The first modern air conditioning system was developed in 1902 by a young electrical engineer named Willis Haviland Carrier. It was designed to solve a humidity problem at the Sackett-Wilhelms Lithographing and Publishing Company in Brooklyn, N.Y. Paper stock at the plant would sometimes absorb moisture from the warm summer air, making it difficult to apply the layered inking techniques of the time. Carrier treated the air inside the building by blowing it across chilled pipes. The air cooled as it passed across the cold pipes, and since cool air can't carry as much moisture as warm air, the process reduced the humidity in the plant and stabilized the moisture content of the paper. Reducing the humidity also had the side benefit of lowering the air temperature -- and a new technology was born.
Carrier realized he'd developed something with far-reaching potential, and it wasn't long before air-conditioning systems started popping up in theaters and stores, making the long, hot summer months much more comfortable [source: Time].

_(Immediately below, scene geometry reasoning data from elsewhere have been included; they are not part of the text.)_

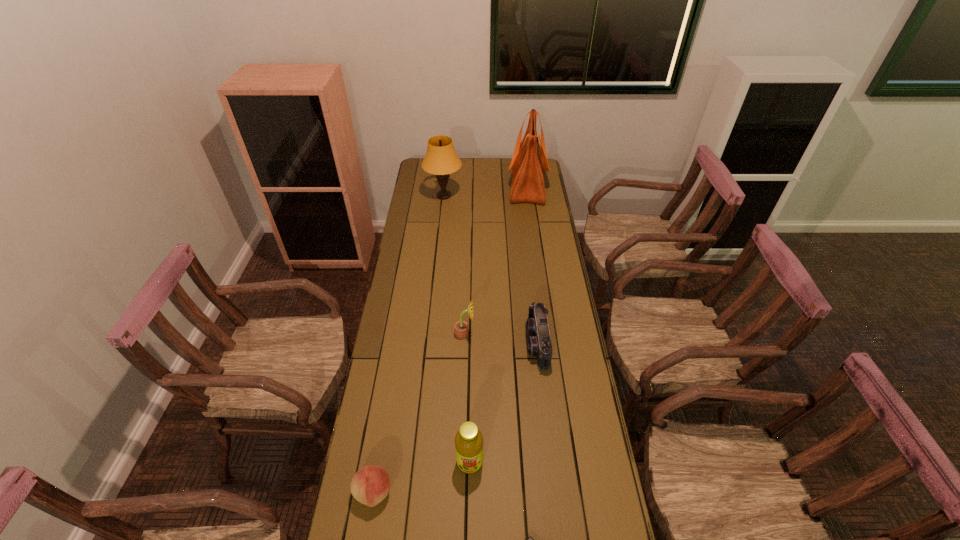 Find the location of a particular element. This screenshot has height=540, width=960. free space at the left edge of the desktop is located at coordinates (427, 284).

The image size is (960, 540). In the image, there is a desktop. Identify the location of free space at the right edge. (547, 274).

The image size is (960, 540). In the image, there is a desktop. In order to click on vacant space at the far left corner in this screenshot , I will do `click(415, 173)`.

Find the location of `free location at the far right corner of the desktop`. free location at the far right corner of the desktop is located at coordinates (545, 172).

What are the coordinates of `vacant area that lies between the shopping bag and the second shortest object` in the screenshot? It's located at (450, 339).

I want to click on vacant space in between the sunflower and the fifth tallest object, so click(501, 339).

Find the location of a particular element. unoccupied area between the shopping bag and the camcorder is located at coordinates (533, 265).

The image size is (960, 540). Find the location of `vacant region between the shopping bag and the camcorder`. vacant region between the shopping bag and the camcorder is located at coordinates (533, 265).

Locate an element on the screen. Image resolution: width=960 pixels, height=540 pixels. free space between the shopping bag and the sixth tallest object is located at coordinates (450, 339).

This screenshot has height=540, width=960. I want to click on free space between the shopping bag and the lampshade, so click(x=486, y=191). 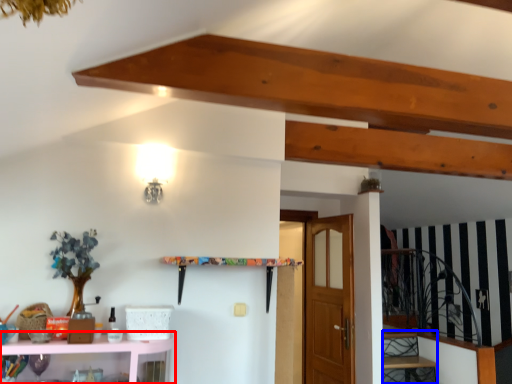 Question: Which of the following is the closest to the observer, shelf (highlighted by a red box) or stairwell (highlighted by a blue box)?

Choices:
 (A) shelf
 (B) stairwell

Answer: (A) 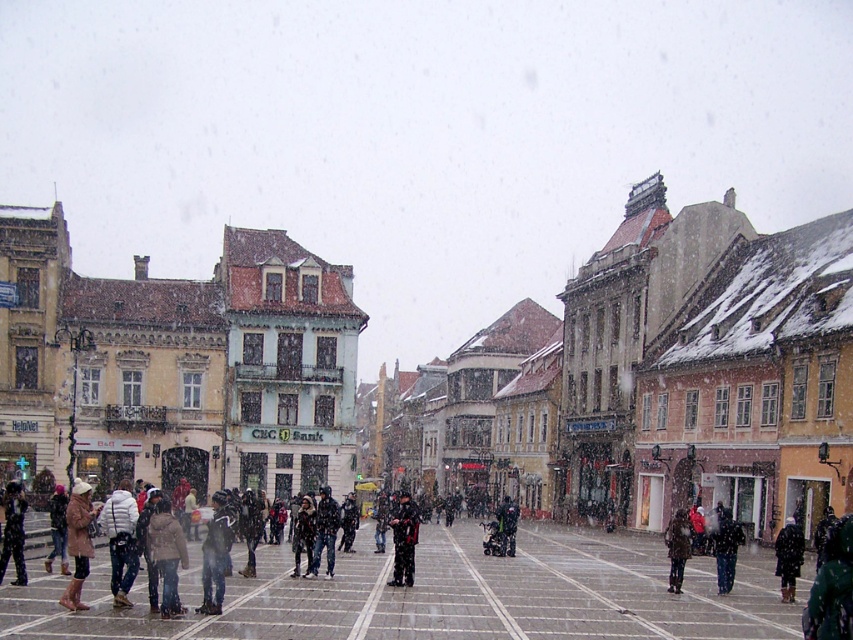 Question: Among these points, which one is farthest from the camera?

Choices:
 (A) (326, 536)
 (B) (786, 547)
 (C) (410, 515)

Answer: (A)

Question: Which of the following is the closest to the observer?

Choices:
 (A) tan suede coat at lower left
 (B) dark gray jacket at center

Answer: (B)

Question: Which of the following is the farthest from the observer?

Choices:
 (A) dark brown leather coat at center
 (B) dark gray jacket at center
 (C) white fuzzy coat at lower left

Answer: (A)

Question: Does brown leather coat at lower left appear under dark brown leather coat at lower right?

Choices:
 (A) yes
 (B) no

Answer: (B)

Question: In this image, where is tan suede coat at lower left located relative to dark green fabric jacket at center?

Choices:
 (A) left
 (B) right

Answer: (A)

Question: Does white fuzzy coat at lower left have a larger size compared to dark blue jeans at center?

Choices:
 (A) yes
 (B) no

Answer: (A) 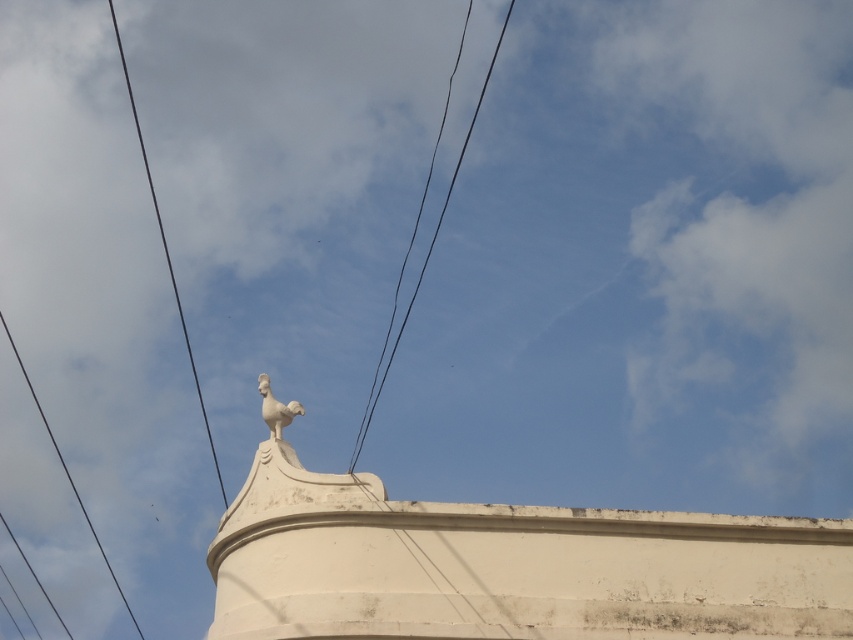 You are a bird trying to land on the highest point between the black wire at left and the white stone rooster at upper center. Which one should you choose?

The black wire at left is taller than the white stone rooster at upper center, so you should choose the black wire at left to land on the highest point.

You are a bird looking for a place to land. You see the black wire at left and the white stone rooster at upper center. Which object is closer to you for landing?

The black wire at left is closer to you than the white stone rooster at upper center, so you should land on the black wire at left.

You are a bird looking for a place to land on the roof. You see two black wires, the black wire at left and the black wire at center. Which wire is narrower?

The black wire at left is narrower than the black wire at center because it occupies less space. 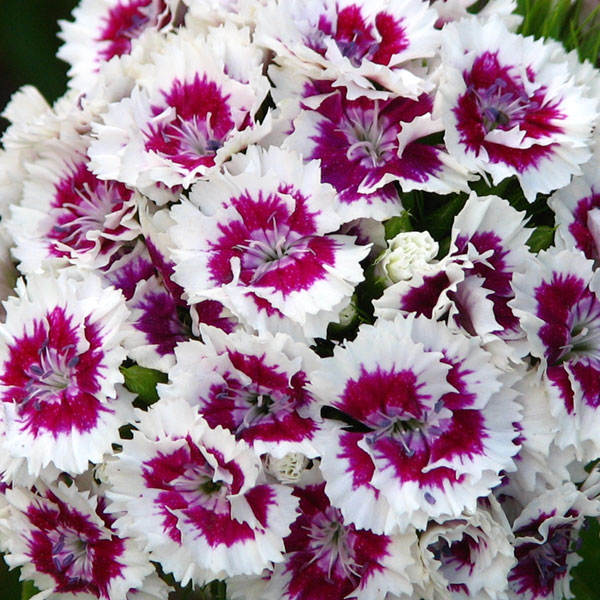 This screenshot has width=600, height=600. In order to click on white pedastals in this screenshot , I will do `click(400, 501)`. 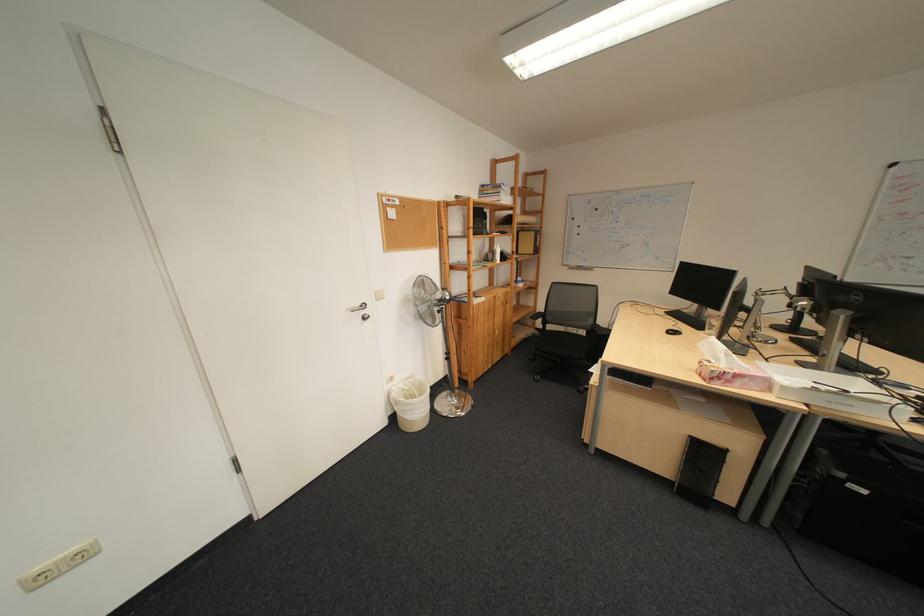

The actual process air conditioners use to reduce the ambient air temperature in a room is based on a very simple scientific principle. The rest is achieved with the application of a few clever mechanical techniques. Actually, an air conditioner is very similar to another appliance in your home -- the refrigerator. Air conditioners don't have the exterior housing a refrigerator relies on to insulate its cold box. Instead, the walls in your home keep cold air in and hot air out.